Judge strength to be computed as per NCMSC interim measures: SC
The Supreme Court today said that judge strength in each states shall be computed in accordance with interim measures suggested by National Court Management Systems Committee (NCMSC) which has observed that clearance of backlog is not the sole or central basis for determining judge strength as several other critical parameters are vital.
A bench headed by Chief Justice T S Thakur said that until NCMSC formulates a scientific method for determining the basis for computing required judge strength of district judiciary, judge strength shall be computed for each state in accordance with the interim approach indicated in the note submitted by the NCMSC chairperson.
The apex court noted that Professor G Mohan Gopal, NCMSC Chairperson, has suggested that the rate of disposal method does not make a substantial departure from past approaches that have not yielded desired results.
Several other critical parameters for determining judge strength include rate of case clearance, the number of cases disposed of as a percentage of institution, on time disposal rate -– the percentage of cases resolved within an established time frame, pre-trial custody periods wherein an undertrial is in custody pending trial of a criminal case and trial date certainty.

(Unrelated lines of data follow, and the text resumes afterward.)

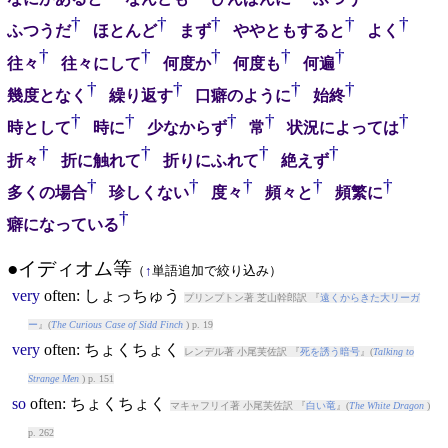
†
†
†
†
†
ふつうだ
ほとんど
まず
ややともすると
よく
†
†
†
†
†
往々
往々にして
何度か
何度も
何遍
†
†
†
†
幾度となく
繰り返す
口癖のように
始終
†
†
†
†
†
時として
時に
少なからず
常
状況によっては
†
†
†
†
折々
折に触れて
折りにふれて
絶えず
†
†
†
†
†
多くの場合
珍しくない
度々
頻々と
頻繁に
†
癖になっている
●イディオム等
（
↑
単語追加で絞り込み）
very
often
: しょっちゅう
プリンプトン著 芝山幹郎訳 『
遠くからきた大リーガ
ー
』(
The Curious Case of Sidd Finch
) p. 19
very
often
: ちょくちょく
レンデル著 小尾芙佐訳 『
死を誘う暗号
』(
Talking to
Strange Men
) p. 151
so
often
: ちょくちょく
マキャフリイ著 小尾芙佐訳 『
白い竜
』(
The White Dragon
)
p. 262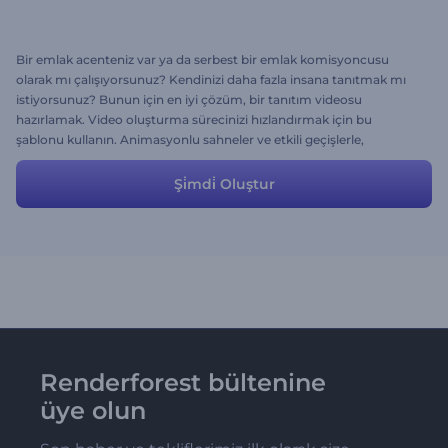
Bir emlak acenteniz var ya da serbest bir emlak komisyoncusu
olarak mı çalışıyorsunuz? Kendinizi daha fazla insana tanıtmak mı
istiyorsunuz? Bunun için en iyi çözüm, bir tanıtım videosu
hazırlamak. Video oluşturma sürecinizi hızlandırmak için bu
şablonu kullanın. Animasyonlu sahneler ve etkili geçişlerle,
benzersiz yaklaşımınızı öne çıkarın. Özel videonuzu bugün hazırlayın
ve çok daha fazla müşteri edinin. Üstelik ücretsiz!
Şi̇mdi̇ Oluştur
Renderforest bültenine
üye olun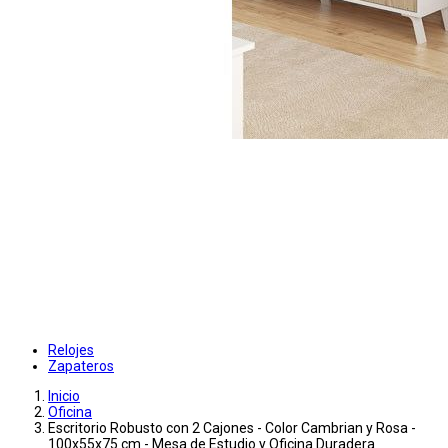
Relojes
Zapateros
Inicio
Oficina
Escritorio Robusto con 2 Cajones - Color Cambrian y Rosa -
100x55x75 cm - Mesa de Estudio y Oficina Duradera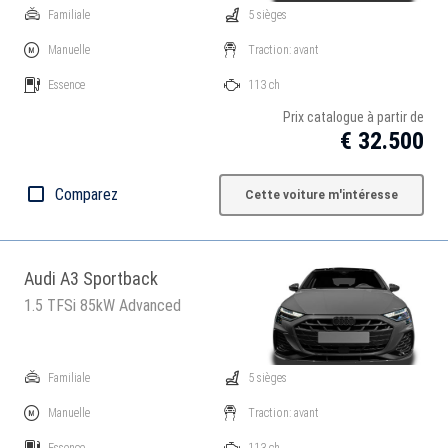
Familiale
5 sièges
Manuelle
Traction: avant
Essence
113 ch
Prix catalogue à partir de
€ 32.500
Comparez
Cette voiture m'intéresse
Audi A3 Sportback
1.5 TFSi 85kW Advanced
Familiale
5 sièges
Manuelle
Traction: avant
Essence
113 ch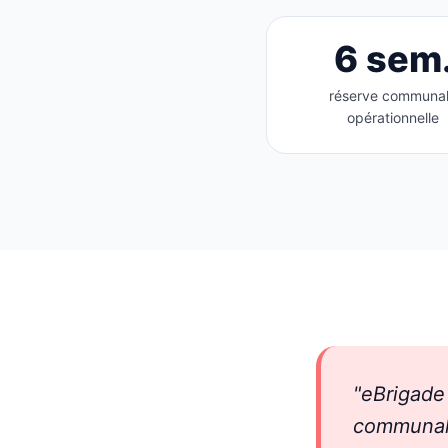
6 sem
réserve communa
opérationnelle
"eBrigade
communale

Taking note of the NCMSC interim report, the bench, also comprising Justices D Y Chandrachud and L Nageswara Rao, said the report submitted by the NCMSC chairperson observes that in the long term, judge strength of courts in district judiciary will have to be assessed by a scientific method to determine the total number of judicial hours required for disposing of the case load of each court.
The bench passed a slew of directions and requested NCMSC to endeavour to submit of its final report on the issue by December 31, 2017.
"A copy of interim report submitted by the chairperson, NCMSC shall be forwarded by the Union Ministry of Law and Justice to the chief justices of all the high courts and chief secretaries of all states within one month so as to enable them to take follow-up action to determine the required judge strength of the district judiciary based on the NCMSC interim report, subject to what has been stated in this judgement," it said.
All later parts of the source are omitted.